Background: In 2012, the Centers for Disease Control and Prevention launched the Long-term Care Facility (LTCF) Component of the National Healthcare Safety Network (NHSN) designed for LTCFs to monitor Clostridium difficile infections (CDIs), urinary tract infections (UTIs), infections due to multidrug-resistant organisms, including methicillin-resistant Staphylococcus aureus (MRSA), and infection prevention process measures.

Methods: We describe characteristics and reporting patterns of facilities enrolled in the first 3 years of the surveillance system and rate estimates for CDI, UTI, and MRSA data submitted between 2013 and 2015.

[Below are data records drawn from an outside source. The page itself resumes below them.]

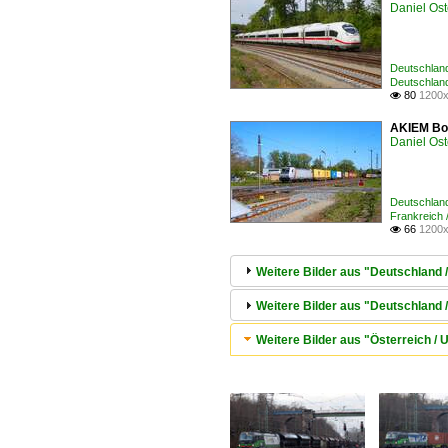
Daniel Ost
Deutschland
Deutschland
80
1200x

AKIEM Bom
Daniel Ost
Deutschland
Frankreich 
66
1200x

Weitere Bilder aus "Deutschland 
Weitere Bilder aus "Deutschland 
Weitere Bilder aus "Österreich 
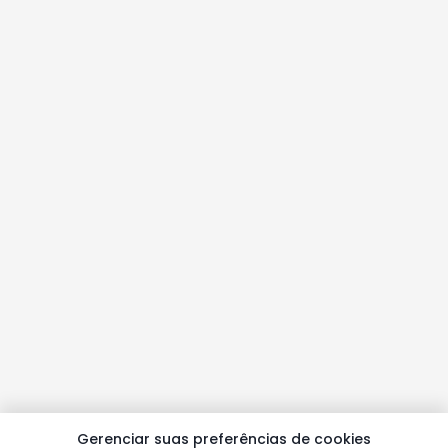
Gerenciar suas preferências de cookies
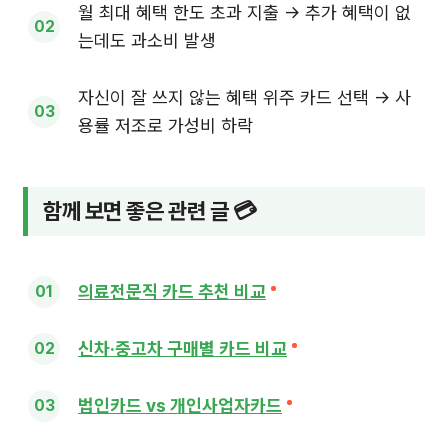
월 최대 혜택 한도 초과 지출 → 추가 혜택이 없
는데도 과소비 발생
자신이 잘 쓰지 않는 혜택 위주 카드 선택 → 사
용률 저조로 가성비 하락
함께 보면 좋은 관련 글 💳
의료전문직 카드 추천 비교
신차·중고차 구매별 카드 비교
법인카드 vs 개인사업자카드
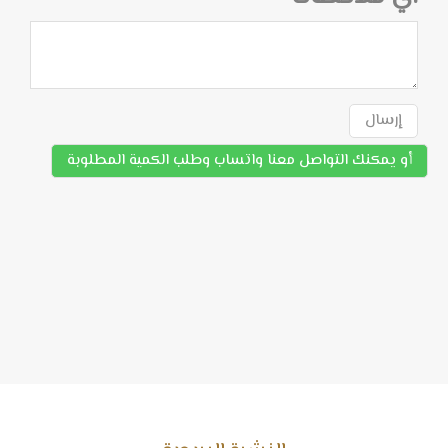
إرسال
أو يمكنك التواصل معنا واتساب وطلب الكمية المطلوبة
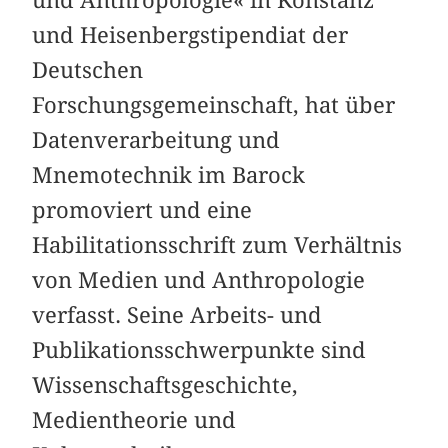
und Heisenbergstipendiat der
Deutschen
Forschungsgemeinschaft, hat über
Datenverarbeitung und
Mnemotechnik im Barock
promoviert und eine
Habilitationsschrift zum Verhältnis
von Medien und Anthropologie
verfasst. Seine Arbeits- und
Publikationsschwerpunkte sind
Wissenschaftsgeschichte,
Medientheorie und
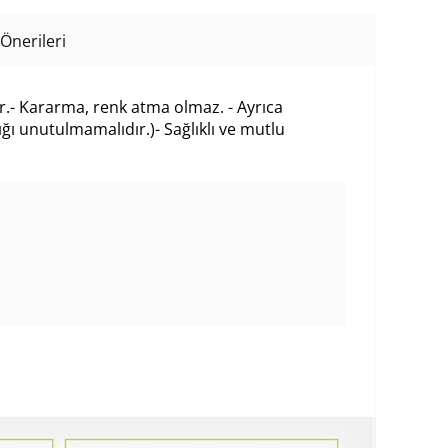
Önerileri
ir.- Kararma, renk atma olmaz. - Ayrıca
ğı unutulmamalıdır.)- Sağlıklı ve mutlu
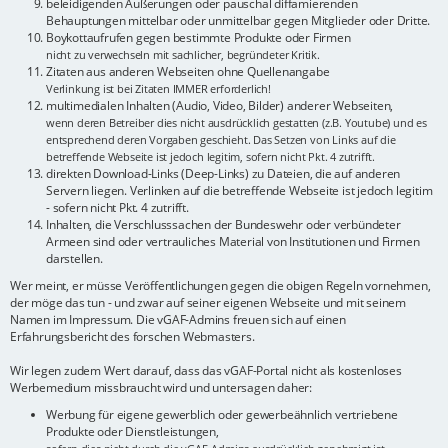
beleidigenden Äußerungen oder pauschal diffamierenden
Behauptungen mittelbar oder unmittelbar gegen Mitglieder oder Dritte.
Boykottaufrufen gegen bestimmte Produkte oder Firmen
nicht zu verwechseln mit sachlicher, begründeter Kritik.
Zitaten aus anderen Webseiten ohne Quellenangabe
Verlinkung ist bei Zitaten IMMER erforderlich!
multimedialen Inhalten (Audio, Video, Bilder) anderer Webseiten,
wenn deren Betreiber dies nicht ausdrücklich gestatten (z.B. Youtube) und es
entsprechend deren Vorgaben geschieht. Das Setzen von Links auf die
betreffende Webseite ist jedoch legitim, sofern nicht Pkt. 4 zutrifft.
direkten Download-Links (Deep-Links) zu Dateien, die auf anderen
Servern liegen. Verlinken auf die betreffende Webseite ist jedoch legitim
- sofern nicht Pkt. 4 zutrifft.
Inhalten, die Verschlusssachen der Bundeswehr oder verbündeter
Armeen sind oder vertrauliches Material von Institutionen und Firmen
darstellen.
Wer meint, er müsse Veröffentlichungen gegen die obigen Regeln vornehmen,
der möge das tun - und zwar auf seiner eigenen Webseite und mit seinem
Namen im Impressum. Die vGAF-Admins freuen sich auf einen
Erfahrungsbericht des forschen Webmasters.
Wir legen zudem Wert darauf, dass das vGAF-Portal nicht als kostenloses
Werbemedium missbraucht wird und untersagen daher:
Werbung für eigene gewerblich oder gewerbeähnlich vertriebene
Produkte oder Dienstleistungen,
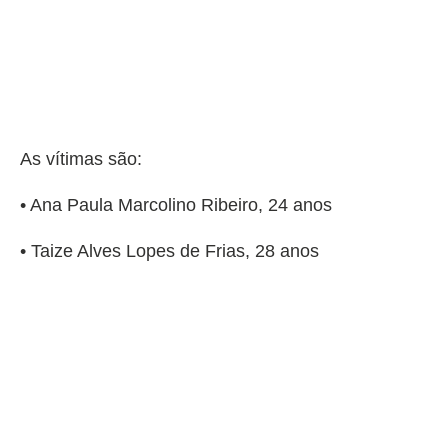
As vítimas são:
• Ana Paula Marcolino Ribeiro, 24 anos
• Taize Alves Lopes de Frias, 28 anos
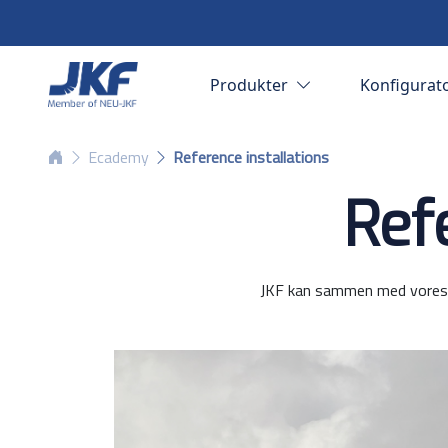
Produkter
Konfigurat
Ecademy
Reference installations
Ref
JKF kan sammen med vores di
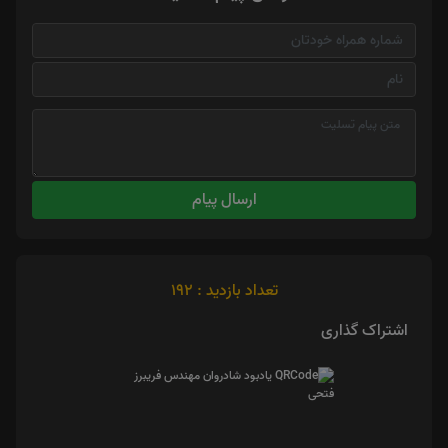
ارسال پیام
تعداد بازدید : 192
اشتراک گذاری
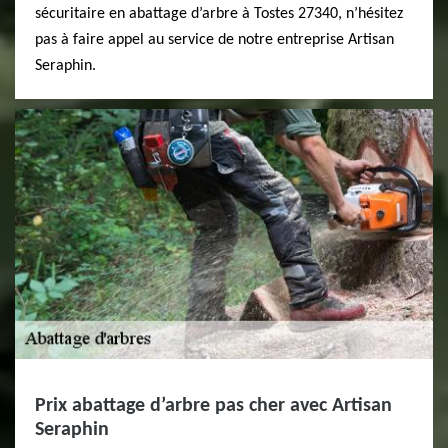
sécuritaire en abattage d’arbre à Tostes 27340, n’hésitez
pas à faire appel au service de notre entreprise Artisan
Seraphin.
Prix abattage d’arbre pas cher avec Artisan
Seraphin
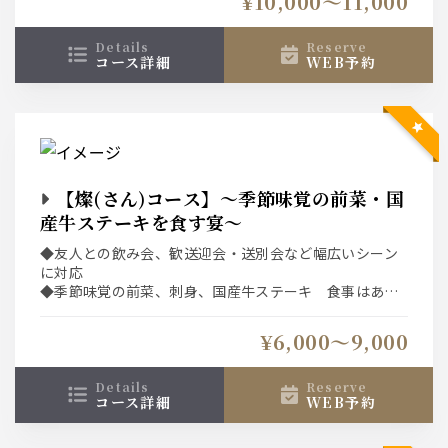
¥10,000〜11,000
details
reserve
コース詳細
WEB予約
【燦(さん)コース】～季節味覚の前菜・国
産牛ステーキを食す宴～
◆友人との飲み会、歓送迎会・送別会など幅広いシーン
に対応
◆季節味覚の前菜、刺身、国産牛ステーキ 食事はあっ
さりと蕎麦で〆る
◆ネット予約システムは選択条件(日付、人数、時間、コ
¥6,000〜9,000
ース)での空席を表示している為、表示された席以外をご
希望の場合は直接、お店へご連絡下さい。
details
reserve
コース詳細
WEB予約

Results: From 2013-2015, 279 LTCFs were enrolled and eligible to report to the NHSN with variability in reporting from year to year. Crude rate estimates pooled over these 3 years from reporting facilities were 0.98 incident LTCF-onset CDI cases per 10,000 resident days, 0.59 UTI cases per 1,000 resident days, and 0.10 LTCF-onset MRSA cases per 1,000 resident days.

Conclusions: These initial data demonstrate the capability of the NHSN LTCF Component as a national surveillance system for monitoring infections in LTCFs. Further investigation is needed to understand factors associated with successful enrollment and reporting. As participation increases, data from a larger group of LTCFs will be used to establish national baselines and track prevention goals.